ライター2人の平均評価: ★★★★★ ★★★★★ 3.5

なかざわひでゆき

安保法案の是非に揺れる今だからこその青春時代劇

なかざわひでゆき 評価: ★★★★★ ★★★★★

 江戸から明治へと移り変わる激動の時代を背景に、江戸幕府の再興を目指す彰義隊に加わった3人の若者の破滅的な運命が描かれる。
 厚い忠誠心から過激な強硬路線へのめり込む者、無益な争いを好まず非暴力を訴える者、なんとなく周囲の空気に流された結果そこにいる者。そんな彼らの若さと純粋さゆえの苦悩や葛藤も、結局はより大きな波にあっけなく呑み込まれてしまう。
 226事件や全共闘運動などにも通じる普遍性を持った青春群像劇。これが劇場用処女作となる小林監督の演出はまだまだ荒削りな印象だし、あえて意図した現代的作風は好き嫌いが分かれるだろうが、安保法案の是非に揺れる’15年の時代劇としてタイムリーな作品だ。

この短評にはネタバレを含んでいます
平沢 薫

原作を尊重しつつ、映画独自の視覚表現に挑む

平沢 薫 評価: ★★★★★ ★★★★★

 コミックの映画化は、コミックと映画の双方が視覚表現なので、原作と映像の位置関係が難しい。

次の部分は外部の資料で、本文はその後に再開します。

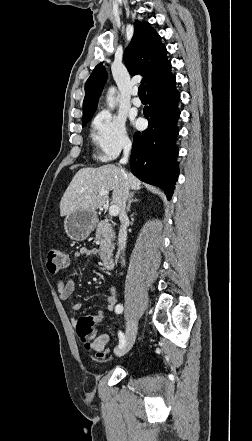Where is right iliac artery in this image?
Listing matches in <instances>:
<instances>
[{"label": "right iliac artery", "mask_w": 252, "mask_h": 441, "mask_svg": "<svg viewBox=\"0 0 252 441\" xmlns=\"http://www.w3.org/2000/svg\"><path fill=\"white\" fill-rule=\"evenodd\" d=\"M122 311H123V306L121 304H118L116 306L115 312L117 314H120V313H122ZM118 336H119V346H118V348L120 349L125 344V336H124V334L121 331H119Z\"/></svg>", "instance_id": "82829eb1"}]
</instances>
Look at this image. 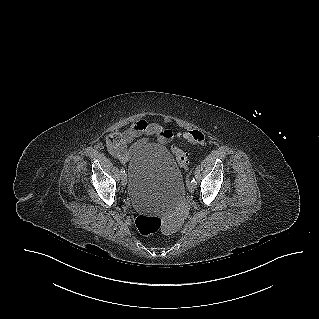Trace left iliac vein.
I'll return each mask as SVG.
<instances>
[{"label": "left iliac vein", "mask_w": 319, "mask_h": 319, "mask_svg": "<svg viewBox=\"0 0 319 319\" xmlns=\"http://www.w3.org/2000/svg\"><path fill=\"white\" fill-rule=\"evenodd\" d=\"M187 187H188V191H189L190 193H193V192L195 191L196 185H195V184H192V183H189V184L187 185Z\"/></svg>", "instance_id": "4c4485c4"}]
</instances>
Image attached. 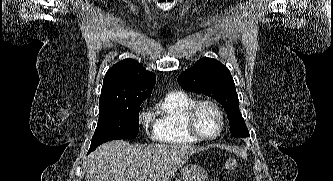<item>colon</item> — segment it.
Instances as JSON below:
<instances>
[{"instance_id":"5ec220e1","label":"colon","mask_w":333,"mask_h":181,"mask_svg":"<svg viewBox=\"0 0 333 181\" xmlns=\"http://www.w3.org/2000/svg\"><path fill=\"white\" fill-rule=\"evenodd\" d=\"M239 166V162L236 158H229L226 160L225 162V170L228 171V172H232V171H235Z\"/></svg>"}]
</instances>
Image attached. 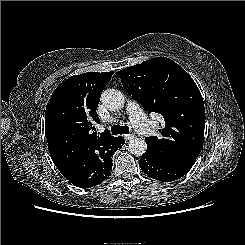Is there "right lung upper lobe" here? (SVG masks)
I'll use <instances>...</instances> for the list:
<instances>
[{
    "label": "right lung upper lobe",
    "instance_id": "cb5924a9",
    "mask_svg": "<svg viewBox=\"0 0 245 245\" xmlns=\"http://www.w3.org/2000/svg\"><path fill=\"white\" fill-rule=\"evenodd\" d=\"M114 72H88L63 81L53 92L45 112V135L56 166H73L83 181L93 172L87 167L93 149L116 137L108 130L97 134L96 112L100 96Z\"/></svg>",
    "mask_w": 245,
    "mask_h": 245
}]
</instances>
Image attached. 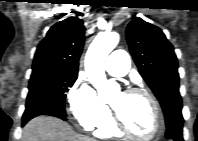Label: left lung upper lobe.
Returning <instances> with one entry per match:
<instances>
[{"mask_svg":"<svg viewBox=\"0 0 198 141\" xmlns=\"http://www.w3.org/2000/svg\"><path fill=\"white\" fill-rule=\"evenodd\" d=\"M126 37L140 74L161 104L167 129L173 124L183 125L178 63L173 46L161 29L141 18L128 24Z\"/></svg>","mask_w":198,"mask_h":141,"instance_id":"5c2ea615","label":"left lung upper lobe"}]
</instances>
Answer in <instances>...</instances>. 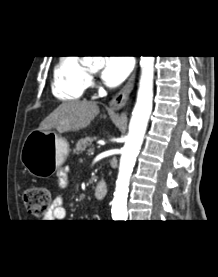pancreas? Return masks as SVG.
Wrapping results in <instances>:
<instances>
[{"mask_svg":"<svg viewBox=\"0 0 218 277\" xmlns=\"http://www.w3.org/2000/svg\"><path fill=\"white\" fill-rule=\"evenodd\" d=\"M93 138L91 137H86L80 139L77 143L76 146L73 150L75 154H80L81 152L85 151L87 147H90L92 145Z\"/></svg>","mask_w":218,"mask_h":277,"instance_id":"cf45deb5","label":"pancreas"}]
</instances>
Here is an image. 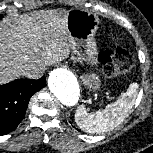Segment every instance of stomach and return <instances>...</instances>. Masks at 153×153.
<instances>
[{"mask_svg":"<svg viewBox=\"0 0 153 153\" xmlns=\"http://www.w3.org/2000/svg\"><path fill=\"white\" fill-rule=\"evenodd\" d=\"M98 17L81 10H70L66 16V31L72 52L80 62L91 66L97 65V44L95 33L98 30ZM83 84L89 91H98L102 88L99 75L94 72L81 76Z\"/></svg>","mask_w":153,"mask_h":153,"instance_id":"0dacf381","label":"stomach"}]
</instances>
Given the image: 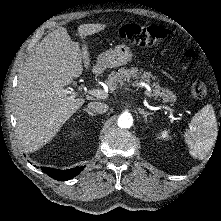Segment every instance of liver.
I'll return each mask as SVG.
<instances>
[{
    "mask_svg": "<svg viewBox=\"0 0 221 221\" xmlns=\"http://www.w3.org/2000/svg\"><path fill=\"white\" fill-rule=\"evenodd\" d=\"M106 28L105 24H81L77 28L83 41L73 42L66 28L46 35L27 58L18 76L14 98L17 131L25 149L38 150L50 141L61 126L84 104L65 87L90 68L85 38Z\"/></svg>",
    "mask_w": 221,
    "mask_h": 221,
    "instance_id": "6515ba94",
    "label": "liver"
}]
</instances>
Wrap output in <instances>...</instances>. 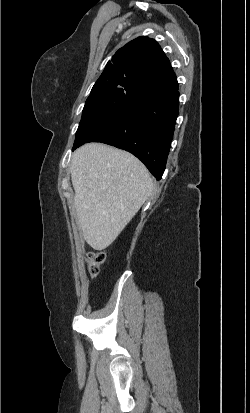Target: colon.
Wrapping results in <instances>:
<instances>
[{"label":"colon","instance_id":"1","mask_svg":"<svg viewBox=\"0 0 250 413\" xmlns=\"http://www.w3.org/2000/svg\"><path fill=\"white\" fill-rule=\"evenodd\" d=\"M105 260V254L102 252H91L87 258L88 271L91 276L99 273L100 266Z\"/></svg>","mask_w":250,"mask_h":413}]
</instances>
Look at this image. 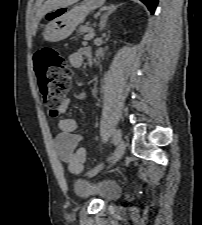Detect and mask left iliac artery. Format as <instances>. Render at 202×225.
<instances>
[{
	"mask_svg": "<svg viewBox=\"0 0 202 225\" xmlns=\"http://www.w3.org/2000/svg\"><path fill=\"white\" fill-rule=\"evenodd\" d=\"M116 133V132H115ZM119 137L117 134L115 135V141L117 142ZM104 163L99 164L98 166L95 167V169L92 171L91 175H96L98 174L102 169H103Z\"/></svg>",
	"mask_w": 202,
	"mask_h": 225,
	"instance_id": "44dca946",
	"label": "left iliac artery"
}]
</instances>
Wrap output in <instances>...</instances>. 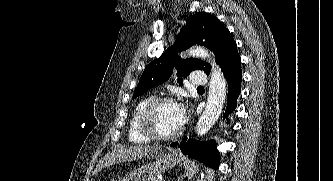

が、本作は、原作との関係がうまい。原作コミックの画を意識しつつ、それとまったく同じではない、映画独自の画を創り出すことに挑戦し、幾つかのシーンでそれに成功している。登場人物の目から見た徳川慶喜の開城。上野の合戦のハスの花。原作にはない場面もあり、中には賛否両論のありそうなものもあるが、全体像は変わらない。全編を通して、光量を抑えて一定のトーンを保つ色彩設計、エレクトロ寄りにもなる音楽、カヒミカリィの語りで、いわゆる時代劇の定形フォーマットを外して、これがある時代限定の物語ではないことを示し続ける。